▶ _WHAT THE EXERCISE ASKS_
The answer must be one number: how many lines in the data below include the string "filtros".

▶ _RECORDS FOR THIS TASK_
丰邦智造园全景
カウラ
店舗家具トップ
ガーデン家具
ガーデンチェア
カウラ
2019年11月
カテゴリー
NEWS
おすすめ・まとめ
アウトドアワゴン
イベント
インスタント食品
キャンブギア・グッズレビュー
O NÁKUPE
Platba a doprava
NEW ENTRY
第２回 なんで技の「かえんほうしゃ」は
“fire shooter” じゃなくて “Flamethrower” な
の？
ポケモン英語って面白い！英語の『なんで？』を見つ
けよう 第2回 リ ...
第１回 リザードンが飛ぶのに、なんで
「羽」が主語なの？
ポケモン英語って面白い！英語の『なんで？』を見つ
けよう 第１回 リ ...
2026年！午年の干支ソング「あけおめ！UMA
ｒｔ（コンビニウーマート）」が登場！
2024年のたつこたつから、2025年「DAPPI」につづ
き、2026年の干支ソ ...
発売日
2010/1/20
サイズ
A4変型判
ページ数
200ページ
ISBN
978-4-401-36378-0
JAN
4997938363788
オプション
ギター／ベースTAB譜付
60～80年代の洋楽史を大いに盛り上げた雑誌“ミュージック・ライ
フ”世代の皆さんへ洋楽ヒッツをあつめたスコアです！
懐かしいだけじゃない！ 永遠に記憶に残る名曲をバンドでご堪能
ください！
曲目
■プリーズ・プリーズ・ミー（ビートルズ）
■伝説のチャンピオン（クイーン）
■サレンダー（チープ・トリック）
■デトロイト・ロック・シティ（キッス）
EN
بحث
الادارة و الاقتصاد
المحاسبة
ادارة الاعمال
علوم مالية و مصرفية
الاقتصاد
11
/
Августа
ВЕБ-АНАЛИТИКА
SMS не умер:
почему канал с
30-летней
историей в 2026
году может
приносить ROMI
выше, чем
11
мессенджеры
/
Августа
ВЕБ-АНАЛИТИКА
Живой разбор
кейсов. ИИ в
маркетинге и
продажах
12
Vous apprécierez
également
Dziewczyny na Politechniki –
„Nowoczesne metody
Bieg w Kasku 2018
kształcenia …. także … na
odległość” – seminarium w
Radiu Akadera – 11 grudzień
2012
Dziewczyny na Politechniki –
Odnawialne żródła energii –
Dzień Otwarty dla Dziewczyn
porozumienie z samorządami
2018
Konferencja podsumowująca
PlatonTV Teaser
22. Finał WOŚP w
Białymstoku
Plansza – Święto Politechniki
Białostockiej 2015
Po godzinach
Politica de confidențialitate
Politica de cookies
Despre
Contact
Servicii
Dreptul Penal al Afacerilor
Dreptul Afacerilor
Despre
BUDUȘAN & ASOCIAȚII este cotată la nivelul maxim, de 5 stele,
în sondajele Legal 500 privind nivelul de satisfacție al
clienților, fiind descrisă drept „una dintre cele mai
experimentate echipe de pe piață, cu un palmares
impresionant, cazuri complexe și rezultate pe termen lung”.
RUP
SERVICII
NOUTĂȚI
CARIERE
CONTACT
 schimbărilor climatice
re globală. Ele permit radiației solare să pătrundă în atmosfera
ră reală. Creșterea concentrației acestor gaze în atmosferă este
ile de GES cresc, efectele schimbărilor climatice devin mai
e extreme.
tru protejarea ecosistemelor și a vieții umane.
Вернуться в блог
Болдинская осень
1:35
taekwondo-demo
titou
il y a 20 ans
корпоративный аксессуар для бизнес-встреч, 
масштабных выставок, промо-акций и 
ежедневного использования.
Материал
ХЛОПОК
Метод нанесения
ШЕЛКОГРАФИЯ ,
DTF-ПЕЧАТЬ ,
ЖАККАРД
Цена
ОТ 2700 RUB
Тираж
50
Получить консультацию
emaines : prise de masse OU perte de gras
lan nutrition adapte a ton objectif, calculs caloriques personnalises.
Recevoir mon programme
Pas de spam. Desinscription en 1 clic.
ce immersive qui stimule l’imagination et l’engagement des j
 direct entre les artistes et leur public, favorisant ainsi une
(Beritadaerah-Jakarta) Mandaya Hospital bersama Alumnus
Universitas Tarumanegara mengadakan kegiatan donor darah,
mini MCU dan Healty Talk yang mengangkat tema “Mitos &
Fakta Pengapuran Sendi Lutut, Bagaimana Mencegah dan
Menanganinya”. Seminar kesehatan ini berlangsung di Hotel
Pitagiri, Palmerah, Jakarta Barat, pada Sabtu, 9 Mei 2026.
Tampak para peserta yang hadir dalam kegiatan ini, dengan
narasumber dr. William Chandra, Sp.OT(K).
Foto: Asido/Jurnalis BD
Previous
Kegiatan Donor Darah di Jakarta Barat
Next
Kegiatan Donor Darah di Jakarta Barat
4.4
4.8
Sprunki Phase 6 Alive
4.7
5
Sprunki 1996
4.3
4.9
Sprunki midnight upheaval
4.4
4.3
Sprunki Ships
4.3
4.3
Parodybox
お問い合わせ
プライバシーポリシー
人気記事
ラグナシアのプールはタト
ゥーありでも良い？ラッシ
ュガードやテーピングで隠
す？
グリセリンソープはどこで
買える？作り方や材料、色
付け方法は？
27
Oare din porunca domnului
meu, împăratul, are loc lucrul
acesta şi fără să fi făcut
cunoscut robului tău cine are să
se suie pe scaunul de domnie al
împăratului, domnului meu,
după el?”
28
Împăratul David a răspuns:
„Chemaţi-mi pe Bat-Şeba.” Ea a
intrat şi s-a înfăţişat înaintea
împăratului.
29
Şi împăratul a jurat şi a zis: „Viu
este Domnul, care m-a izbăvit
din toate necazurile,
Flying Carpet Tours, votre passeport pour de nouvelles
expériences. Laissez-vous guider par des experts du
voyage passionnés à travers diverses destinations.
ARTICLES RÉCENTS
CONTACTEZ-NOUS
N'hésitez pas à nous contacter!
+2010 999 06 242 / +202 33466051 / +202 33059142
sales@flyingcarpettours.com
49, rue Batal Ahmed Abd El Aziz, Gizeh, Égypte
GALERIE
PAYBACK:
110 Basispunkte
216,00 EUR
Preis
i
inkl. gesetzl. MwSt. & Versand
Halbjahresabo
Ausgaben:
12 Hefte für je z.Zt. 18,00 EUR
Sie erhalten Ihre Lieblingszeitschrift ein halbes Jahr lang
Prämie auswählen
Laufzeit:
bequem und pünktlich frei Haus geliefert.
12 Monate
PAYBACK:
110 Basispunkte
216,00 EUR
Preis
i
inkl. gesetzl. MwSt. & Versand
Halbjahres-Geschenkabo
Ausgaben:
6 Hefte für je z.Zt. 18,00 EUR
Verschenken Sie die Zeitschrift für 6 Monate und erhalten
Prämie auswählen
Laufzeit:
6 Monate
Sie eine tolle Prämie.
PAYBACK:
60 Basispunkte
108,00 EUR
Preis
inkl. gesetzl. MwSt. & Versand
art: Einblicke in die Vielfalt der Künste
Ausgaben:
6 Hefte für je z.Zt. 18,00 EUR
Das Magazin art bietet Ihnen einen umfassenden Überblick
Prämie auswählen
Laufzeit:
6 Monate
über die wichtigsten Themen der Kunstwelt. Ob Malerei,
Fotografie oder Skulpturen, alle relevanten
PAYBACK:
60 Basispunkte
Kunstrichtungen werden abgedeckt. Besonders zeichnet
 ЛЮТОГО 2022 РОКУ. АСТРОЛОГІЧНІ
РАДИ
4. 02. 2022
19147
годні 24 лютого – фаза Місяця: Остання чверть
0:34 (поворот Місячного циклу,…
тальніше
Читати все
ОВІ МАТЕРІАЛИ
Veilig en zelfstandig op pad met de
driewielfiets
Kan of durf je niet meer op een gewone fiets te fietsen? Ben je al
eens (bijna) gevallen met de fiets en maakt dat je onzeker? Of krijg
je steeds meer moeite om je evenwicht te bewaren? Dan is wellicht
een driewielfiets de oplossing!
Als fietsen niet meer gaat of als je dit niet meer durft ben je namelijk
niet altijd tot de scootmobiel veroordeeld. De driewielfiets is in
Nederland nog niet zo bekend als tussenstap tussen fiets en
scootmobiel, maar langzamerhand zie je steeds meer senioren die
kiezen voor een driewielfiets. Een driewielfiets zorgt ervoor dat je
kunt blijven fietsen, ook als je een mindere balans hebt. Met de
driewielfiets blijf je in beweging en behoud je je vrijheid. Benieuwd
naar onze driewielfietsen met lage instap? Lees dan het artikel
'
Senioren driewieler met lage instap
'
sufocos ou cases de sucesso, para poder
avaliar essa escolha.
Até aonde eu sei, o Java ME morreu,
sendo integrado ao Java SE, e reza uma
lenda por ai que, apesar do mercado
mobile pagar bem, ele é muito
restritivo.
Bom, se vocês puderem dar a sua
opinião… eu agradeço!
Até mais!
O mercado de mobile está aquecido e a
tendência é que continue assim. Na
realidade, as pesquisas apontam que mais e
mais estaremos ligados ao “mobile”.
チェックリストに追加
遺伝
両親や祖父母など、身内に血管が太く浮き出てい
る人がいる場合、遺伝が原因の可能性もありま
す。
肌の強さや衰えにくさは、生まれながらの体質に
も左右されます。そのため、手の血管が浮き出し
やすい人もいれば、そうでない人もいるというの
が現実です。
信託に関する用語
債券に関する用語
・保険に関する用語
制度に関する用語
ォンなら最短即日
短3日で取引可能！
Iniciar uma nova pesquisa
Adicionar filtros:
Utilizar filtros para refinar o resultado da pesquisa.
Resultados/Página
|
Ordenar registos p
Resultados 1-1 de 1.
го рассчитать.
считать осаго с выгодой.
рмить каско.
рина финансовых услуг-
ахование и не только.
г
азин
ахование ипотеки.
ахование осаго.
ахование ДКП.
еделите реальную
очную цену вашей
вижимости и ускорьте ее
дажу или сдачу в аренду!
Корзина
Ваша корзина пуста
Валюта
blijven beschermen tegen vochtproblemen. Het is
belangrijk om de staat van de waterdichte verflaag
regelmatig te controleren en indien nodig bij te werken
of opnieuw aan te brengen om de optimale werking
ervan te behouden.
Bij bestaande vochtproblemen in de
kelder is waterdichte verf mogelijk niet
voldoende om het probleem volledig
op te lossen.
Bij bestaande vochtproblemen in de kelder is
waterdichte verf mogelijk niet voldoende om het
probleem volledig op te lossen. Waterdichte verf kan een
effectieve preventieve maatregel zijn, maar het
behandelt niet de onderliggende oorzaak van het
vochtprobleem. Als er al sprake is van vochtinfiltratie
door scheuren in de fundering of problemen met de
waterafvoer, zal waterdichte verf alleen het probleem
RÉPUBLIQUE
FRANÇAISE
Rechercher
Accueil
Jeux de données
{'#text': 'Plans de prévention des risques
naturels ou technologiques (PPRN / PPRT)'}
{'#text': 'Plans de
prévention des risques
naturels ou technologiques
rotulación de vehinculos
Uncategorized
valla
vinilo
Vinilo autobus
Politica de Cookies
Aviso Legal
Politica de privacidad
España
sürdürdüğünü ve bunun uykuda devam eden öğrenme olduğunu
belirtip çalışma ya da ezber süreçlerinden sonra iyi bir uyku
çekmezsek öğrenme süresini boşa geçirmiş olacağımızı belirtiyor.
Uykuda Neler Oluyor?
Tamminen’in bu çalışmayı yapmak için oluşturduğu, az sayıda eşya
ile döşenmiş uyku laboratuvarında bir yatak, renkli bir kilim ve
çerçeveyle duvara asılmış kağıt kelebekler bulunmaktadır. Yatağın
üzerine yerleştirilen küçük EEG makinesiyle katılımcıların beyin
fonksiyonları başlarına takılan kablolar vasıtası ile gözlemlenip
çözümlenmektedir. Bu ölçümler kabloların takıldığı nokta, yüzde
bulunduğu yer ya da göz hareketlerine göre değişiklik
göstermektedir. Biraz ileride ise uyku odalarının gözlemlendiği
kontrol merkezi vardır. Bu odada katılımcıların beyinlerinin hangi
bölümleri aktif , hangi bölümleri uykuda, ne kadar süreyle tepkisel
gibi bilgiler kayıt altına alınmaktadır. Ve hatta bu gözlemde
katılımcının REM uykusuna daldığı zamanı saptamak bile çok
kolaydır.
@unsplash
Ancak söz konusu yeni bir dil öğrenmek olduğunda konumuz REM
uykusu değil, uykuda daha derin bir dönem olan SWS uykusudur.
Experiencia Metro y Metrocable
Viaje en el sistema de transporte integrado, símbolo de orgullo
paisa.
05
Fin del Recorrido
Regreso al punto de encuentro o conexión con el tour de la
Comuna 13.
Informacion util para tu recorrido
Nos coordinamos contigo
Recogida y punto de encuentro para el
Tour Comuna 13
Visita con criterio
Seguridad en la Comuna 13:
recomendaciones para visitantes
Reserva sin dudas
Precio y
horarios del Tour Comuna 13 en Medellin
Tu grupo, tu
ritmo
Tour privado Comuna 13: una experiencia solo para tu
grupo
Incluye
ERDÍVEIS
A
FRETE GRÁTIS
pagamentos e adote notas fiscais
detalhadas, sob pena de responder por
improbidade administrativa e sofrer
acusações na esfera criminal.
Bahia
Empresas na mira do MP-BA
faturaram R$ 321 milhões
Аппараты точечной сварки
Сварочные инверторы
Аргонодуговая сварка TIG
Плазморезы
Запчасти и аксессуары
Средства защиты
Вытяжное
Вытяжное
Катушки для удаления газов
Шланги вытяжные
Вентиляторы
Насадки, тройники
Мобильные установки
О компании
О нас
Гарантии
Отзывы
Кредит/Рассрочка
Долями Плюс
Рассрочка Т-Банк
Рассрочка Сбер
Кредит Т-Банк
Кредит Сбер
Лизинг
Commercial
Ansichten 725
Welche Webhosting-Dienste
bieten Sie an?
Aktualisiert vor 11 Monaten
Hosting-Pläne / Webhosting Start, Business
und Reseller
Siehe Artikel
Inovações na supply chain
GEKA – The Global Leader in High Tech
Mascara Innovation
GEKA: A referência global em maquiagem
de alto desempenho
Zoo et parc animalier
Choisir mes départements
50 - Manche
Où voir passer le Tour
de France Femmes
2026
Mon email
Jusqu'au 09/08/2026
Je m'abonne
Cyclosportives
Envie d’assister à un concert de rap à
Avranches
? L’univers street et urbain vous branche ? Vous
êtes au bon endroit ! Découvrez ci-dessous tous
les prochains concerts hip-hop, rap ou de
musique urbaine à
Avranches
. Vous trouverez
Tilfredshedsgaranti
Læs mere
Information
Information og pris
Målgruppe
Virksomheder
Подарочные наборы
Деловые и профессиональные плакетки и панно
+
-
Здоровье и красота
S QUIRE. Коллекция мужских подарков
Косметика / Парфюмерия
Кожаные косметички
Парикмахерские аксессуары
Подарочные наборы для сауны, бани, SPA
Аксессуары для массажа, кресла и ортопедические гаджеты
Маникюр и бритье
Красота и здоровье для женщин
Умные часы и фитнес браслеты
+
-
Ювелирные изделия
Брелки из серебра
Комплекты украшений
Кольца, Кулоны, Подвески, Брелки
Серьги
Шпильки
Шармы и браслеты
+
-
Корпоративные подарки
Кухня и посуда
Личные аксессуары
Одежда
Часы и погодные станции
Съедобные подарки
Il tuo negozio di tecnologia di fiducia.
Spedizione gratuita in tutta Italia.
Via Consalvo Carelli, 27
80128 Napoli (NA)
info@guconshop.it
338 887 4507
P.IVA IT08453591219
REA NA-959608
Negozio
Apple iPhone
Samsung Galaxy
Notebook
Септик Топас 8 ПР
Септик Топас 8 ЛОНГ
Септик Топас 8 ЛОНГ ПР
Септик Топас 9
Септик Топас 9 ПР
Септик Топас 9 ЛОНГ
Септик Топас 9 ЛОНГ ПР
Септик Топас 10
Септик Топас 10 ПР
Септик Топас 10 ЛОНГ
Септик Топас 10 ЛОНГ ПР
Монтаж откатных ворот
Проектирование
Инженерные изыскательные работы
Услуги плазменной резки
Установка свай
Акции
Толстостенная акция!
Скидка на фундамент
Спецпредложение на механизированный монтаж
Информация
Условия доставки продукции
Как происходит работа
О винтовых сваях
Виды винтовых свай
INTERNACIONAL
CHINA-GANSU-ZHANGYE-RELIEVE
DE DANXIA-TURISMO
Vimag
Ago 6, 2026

▶ _SOLUTION TO THIS EXERCISE_
2